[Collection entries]
··········

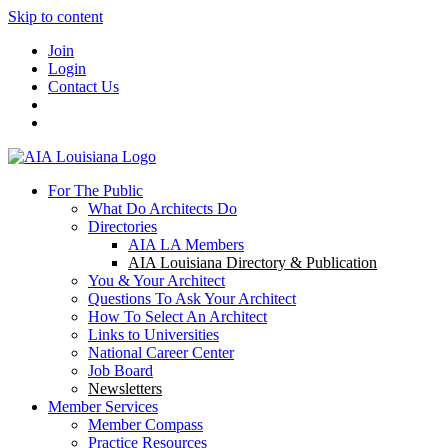
Skip to content
Join
Login
Contact Us
For The Public
What Do Architects Do
Directories
AIA LA Members
AIA Louisiana Directory & Publication
You & Your Architect
Questions To Ask Your Architect
How To Select An Architect
Links to Universities
National Career Center
Job Board
Newsletters
Member Services
Member Compass
Practice Resources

··········

# [Assigned task]
Show every line above where "Your" is found.

# [Task result]
You & Your Architect
Questions To Ask Your Architect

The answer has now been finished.